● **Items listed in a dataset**

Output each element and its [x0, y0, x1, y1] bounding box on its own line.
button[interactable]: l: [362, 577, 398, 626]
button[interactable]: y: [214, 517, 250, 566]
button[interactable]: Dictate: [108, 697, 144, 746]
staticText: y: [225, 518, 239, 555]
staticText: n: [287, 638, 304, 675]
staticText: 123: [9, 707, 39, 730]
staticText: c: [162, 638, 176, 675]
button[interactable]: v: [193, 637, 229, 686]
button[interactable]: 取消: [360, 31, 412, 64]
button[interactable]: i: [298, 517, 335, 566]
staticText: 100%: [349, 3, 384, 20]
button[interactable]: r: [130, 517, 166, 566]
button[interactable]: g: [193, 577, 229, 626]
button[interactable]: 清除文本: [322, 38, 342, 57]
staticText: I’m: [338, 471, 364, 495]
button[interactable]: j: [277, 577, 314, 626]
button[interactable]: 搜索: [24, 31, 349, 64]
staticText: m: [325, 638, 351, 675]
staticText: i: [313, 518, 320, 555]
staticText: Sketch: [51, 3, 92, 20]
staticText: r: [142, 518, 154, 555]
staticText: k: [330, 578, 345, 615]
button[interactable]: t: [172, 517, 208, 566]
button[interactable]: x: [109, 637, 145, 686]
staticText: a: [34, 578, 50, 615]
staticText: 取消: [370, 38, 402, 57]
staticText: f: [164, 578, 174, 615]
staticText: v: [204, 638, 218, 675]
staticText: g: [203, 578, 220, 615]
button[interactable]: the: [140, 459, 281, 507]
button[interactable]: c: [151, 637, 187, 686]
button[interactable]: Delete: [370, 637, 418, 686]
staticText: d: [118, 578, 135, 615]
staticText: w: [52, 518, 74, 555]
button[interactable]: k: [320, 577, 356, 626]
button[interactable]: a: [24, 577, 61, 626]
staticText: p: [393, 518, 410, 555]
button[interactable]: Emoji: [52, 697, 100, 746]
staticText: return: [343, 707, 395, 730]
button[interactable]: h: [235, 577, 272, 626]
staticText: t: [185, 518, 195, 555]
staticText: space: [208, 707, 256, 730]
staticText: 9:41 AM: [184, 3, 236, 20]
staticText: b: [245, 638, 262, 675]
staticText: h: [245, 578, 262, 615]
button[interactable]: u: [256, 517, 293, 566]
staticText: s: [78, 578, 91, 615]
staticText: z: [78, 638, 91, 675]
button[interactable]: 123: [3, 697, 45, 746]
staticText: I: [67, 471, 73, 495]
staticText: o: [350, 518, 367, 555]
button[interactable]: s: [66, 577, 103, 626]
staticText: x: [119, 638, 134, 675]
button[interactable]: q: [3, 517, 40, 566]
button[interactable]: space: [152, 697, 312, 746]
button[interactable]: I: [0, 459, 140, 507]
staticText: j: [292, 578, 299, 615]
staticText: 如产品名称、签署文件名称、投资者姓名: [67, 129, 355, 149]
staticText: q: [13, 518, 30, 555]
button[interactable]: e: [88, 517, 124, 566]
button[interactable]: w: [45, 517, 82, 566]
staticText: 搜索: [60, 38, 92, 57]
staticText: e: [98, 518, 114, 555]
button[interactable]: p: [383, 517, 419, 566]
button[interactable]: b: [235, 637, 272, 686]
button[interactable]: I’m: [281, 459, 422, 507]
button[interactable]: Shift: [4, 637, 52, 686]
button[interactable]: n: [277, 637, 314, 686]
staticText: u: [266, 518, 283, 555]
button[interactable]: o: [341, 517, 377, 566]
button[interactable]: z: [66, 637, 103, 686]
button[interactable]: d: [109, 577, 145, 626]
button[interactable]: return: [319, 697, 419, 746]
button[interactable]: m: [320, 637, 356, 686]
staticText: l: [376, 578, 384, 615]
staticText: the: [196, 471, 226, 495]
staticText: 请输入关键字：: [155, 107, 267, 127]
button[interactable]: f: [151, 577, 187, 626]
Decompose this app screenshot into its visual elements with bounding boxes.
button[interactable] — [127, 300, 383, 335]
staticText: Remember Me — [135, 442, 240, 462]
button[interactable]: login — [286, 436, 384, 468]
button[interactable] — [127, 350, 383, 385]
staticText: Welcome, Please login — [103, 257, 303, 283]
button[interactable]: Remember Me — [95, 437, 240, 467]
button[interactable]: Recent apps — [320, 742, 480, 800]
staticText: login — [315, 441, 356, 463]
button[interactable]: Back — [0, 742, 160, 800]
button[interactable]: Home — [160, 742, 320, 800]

--

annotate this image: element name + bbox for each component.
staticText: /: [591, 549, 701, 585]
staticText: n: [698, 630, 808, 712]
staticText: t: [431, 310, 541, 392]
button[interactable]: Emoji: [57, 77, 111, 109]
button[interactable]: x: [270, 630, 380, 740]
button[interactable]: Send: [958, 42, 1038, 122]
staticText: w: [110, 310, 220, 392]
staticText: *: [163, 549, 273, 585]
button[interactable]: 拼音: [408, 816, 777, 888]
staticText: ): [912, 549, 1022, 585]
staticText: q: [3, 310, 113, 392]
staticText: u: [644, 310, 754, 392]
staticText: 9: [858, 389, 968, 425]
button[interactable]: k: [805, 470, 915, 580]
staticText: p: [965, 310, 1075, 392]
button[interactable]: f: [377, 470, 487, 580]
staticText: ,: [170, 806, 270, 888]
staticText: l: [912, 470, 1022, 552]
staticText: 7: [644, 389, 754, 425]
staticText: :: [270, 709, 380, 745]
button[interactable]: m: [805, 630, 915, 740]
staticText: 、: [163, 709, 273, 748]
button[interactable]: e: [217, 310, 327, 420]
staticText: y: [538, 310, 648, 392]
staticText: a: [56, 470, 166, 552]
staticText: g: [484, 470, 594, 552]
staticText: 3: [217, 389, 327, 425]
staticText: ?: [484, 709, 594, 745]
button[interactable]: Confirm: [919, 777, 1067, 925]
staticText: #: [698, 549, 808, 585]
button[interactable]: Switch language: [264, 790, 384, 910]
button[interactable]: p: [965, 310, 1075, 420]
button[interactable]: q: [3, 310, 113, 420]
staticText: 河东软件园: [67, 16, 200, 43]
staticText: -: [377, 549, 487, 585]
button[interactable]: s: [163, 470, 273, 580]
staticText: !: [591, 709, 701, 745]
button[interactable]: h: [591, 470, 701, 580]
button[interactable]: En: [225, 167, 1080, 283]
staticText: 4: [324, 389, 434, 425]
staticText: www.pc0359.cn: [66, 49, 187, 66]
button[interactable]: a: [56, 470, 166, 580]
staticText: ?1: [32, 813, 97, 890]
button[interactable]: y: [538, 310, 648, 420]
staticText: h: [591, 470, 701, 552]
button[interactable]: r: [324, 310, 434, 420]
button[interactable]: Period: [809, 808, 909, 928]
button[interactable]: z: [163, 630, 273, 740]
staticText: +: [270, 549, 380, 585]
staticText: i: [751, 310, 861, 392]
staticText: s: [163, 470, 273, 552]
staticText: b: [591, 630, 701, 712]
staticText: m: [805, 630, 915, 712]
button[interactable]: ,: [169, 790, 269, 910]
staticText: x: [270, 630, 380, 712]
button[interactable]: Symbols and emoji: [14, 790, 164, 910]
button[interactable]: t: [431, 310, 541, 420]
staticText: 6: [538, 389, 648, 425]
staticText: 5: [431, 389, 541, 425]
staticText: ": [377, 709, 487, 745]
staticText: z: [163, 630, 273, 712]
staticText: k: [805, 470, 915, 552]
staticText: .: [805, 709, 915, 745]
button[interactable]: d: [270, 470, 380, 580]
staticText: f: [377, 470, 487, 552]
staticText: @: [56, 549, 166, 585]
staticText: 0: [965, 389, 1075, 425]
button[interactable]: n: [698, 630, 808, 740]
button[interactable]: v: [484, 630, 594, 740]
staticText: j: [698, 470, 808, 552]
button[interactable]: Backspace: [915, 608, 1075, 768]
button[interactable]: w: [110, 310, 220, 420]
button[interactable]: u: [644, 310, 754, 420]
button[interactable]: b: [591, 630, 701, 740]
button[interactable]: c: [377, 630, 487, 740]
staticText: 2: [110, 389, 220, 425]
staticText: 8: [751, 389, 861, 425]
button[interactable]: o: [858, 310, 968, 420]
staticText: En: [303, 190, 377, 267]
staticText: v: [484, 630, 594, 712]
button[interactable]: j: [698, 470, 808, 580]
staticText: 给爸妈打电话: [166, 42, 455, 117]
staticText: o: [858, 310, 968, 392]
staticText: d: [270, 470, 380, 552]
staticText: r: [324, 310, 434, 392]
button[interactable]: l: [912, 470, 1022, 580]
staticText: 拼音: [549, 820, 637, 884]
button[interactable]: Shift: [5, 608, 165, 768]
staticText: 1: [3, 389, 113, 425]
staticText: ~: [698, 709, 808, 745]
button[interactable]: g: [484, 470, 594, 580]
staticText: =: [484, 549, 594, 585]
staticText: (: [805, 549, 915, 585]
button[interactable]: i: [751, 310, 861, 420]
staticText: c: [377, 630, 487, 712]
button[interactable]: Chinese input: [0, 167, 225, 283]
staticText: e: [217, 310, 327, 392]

● **TASK PROMPT**
Of the records above, copy each line that includes "this".

● **FINAL ANSWER**
Decompose this app screenshot into its visual elements with bounding boxes.
annotate this image: element name + bbox for each component.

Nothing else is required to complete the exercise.